The Edinburgh International Conference Centre has extended its partnership with Leith, part of Levy UK, until 2025.
Leith will provide sustainable food options and catering tailored to the latest consumer demands and industry trends at EICC.
The partnership is underpinned by the Levy Cares initiative, which emphasises the importance of the global food industry's role in combating the climate crisis.
Both companies said they share 'firm values' in the area of sustainability and are mindful of guests and the planet when curating menus at the venue. Leith and EICC work with local suppliers in Scotland under the Scottish Food and Drink Pledge to provide its meat, fish, dairy products, fruit and vegetables and Fairtrade coffee.
Menus are tailored to each event considering the demographic of the audience and the events programme. Food waste from these events is taken to a local energy recovery plant, where it goes through an anaerobic digestion process resulting in biogas production and a digestrate used as a fertiliser on local farms.
Jon Davies, managing director at Levy UK, said: "Our vision for the future is to continue developing exceptional culinary offerings by creating a greater proportion of healthier choices on menus, as well as integrating technology to further enhance the guest experience."
Leith's culinary team is trialling using whole carcass eating to cut food waste and it is developing nose-to-tail menus for beef, lamb, mutton and pork.

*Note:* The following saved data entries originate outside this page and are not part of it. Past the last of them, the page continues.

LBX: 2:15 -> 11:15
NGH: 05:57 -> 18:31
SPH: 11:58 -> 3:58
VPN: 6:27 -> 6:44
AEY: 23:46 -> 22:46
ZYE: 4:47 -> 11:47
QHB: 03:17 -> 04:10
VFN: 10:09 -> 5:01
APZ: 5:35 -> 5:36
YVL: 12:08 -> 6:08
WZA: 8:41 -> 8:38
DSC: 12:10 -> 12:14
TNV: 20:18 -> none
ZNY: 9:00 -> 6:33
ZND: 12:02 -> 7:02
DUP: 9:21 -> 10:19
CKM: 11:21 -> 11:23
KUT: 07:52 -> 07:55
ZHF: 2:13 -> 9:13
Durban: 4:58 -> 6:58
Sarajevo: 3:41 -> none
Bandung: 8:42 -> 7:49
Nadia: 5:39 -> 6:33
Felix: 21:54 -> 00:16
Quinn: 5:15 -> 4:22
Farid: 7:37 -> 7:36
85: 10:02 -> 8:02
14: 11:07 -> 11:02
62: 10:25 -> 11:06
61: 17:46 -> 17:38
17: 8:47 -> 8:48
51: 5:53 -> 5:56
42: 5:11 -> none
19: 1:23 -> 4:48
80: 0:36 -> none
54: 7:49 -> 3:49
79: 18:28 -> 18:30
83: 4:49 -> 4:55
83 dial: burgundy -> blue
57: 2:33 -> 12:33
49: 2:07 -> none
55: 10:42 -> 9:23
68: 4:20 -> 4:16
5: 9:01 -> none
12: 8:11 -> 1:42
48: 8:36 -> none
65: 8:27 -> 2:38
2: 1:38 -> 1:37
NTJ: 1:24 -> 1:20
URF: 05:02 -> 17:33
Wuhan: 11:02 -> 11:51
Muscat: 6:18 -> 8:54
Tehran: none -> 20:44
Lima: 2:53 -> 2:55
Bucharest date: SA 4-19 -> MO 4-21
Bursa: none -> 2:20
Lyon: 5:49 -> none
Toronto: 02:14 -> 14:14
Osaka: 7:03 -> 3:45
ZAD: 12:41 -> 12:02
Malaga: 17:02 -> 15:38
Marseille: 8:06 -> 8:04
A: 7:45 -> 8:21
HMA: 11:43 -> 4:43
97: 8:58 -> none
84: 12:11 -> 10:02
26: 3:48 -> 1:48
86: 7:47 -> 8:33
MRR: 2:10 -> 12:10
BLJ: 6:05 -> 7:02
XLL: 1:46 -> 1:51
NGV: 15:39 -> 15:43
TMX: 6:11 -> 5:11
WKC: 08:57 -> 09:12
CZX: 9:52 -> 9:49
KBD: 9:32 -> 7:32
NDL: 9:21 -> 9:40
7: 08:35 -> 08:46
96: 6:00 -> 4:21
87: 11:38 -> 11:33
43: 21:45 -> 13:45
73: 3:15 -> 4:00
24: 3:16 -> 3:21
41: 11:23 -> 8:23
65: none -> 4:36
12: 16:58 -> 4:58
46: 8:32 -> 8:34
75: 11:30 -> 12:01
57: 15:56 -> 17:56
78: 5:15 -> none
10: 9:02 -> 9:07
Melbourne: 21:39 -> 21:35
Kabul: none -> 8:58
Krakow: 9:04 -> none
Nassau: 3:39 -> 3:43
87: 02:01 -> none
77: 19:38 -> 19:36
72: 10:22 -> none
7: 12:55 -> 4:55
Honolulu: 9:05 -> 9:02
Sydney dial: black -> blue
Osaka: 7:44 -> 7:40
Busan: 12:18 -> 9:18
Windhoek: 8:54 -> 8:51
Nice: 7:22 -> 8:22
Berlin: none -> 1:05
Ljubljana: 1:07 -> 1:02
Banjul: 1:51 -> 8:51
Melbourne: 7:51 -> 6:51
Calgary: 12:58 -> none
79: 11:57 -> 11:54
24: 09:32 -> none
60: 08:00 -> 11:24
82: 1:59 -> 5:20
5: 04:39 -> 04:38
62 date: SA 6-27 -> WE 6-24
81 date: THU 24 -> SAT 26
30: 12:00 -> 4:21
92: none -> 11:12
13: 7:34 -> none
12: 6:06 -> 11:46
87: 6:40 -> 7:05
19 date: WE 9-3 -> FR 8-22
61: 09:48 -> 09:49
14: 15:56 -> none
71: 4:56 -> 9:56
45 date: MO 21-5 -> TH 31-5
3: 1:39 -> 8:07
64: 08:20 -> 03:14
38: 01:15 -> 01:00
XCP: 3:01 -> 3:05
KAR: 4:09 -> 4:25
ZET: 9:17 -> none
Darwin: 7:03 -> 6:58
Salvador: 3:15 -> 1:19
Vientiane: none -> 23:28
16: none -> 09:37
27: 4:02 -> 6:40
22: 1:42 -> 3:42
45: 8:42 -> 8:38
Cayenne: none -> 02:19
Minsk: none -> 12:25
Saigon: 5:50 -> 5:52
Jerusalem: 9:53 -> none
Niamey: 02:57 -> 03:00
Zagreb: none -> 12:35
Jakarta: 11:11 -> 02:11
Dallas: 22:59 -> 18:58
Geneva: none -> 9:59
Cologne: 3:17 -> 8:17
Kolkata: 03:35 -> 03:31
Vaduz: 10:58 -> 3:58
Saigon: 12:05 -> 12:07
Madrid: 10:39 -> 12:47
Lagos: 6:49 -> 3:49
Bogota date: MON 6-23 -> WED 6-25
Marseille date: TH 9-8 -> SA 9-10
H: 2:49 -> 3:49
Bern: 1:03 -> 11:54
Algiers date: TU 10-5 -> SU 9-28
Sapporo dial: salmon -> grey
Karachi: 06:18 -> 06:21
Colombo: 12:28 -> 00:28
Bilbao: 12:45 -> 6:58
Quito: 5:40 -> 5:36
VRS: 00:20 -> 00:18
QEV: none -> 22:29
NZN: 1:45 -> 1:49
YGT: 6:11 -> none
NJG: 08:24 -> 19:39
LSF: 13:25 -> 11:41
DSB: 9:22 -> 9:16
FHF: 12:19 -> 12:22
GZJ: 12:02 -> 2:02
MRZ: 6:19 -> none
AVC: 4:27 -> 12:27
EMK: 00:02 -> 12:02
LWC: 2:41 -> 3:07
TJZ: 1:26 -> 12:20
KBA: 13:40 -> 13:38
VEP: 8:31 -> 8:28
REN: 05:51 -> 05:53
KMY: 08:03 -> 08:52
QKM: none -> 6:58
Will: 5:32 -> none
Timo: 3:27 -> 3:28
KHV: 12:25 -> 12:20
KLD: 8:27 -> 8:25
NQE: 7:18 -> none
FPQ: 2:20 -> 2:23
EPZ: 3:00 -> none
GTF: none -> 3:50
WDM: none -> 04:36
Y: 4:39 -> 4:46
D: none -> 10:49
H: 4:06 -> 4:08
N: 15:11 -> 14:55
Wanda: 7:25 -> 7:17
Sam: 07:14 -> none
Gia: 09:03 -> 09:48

Marshall Dallas, CEO at the EICC, said: "The extension of our partnership reinforces our long-term commitment to providing sustainable, responsible and healthier choices to guests at the EICC, whilst giving back to our local community.
"Catering is one major area where we are taking responsibility for our environmental impact. In the last year we are proud to have eliminated our landfill waste, and in early 2020 we look forward to launching a set of new sustainable initiatives."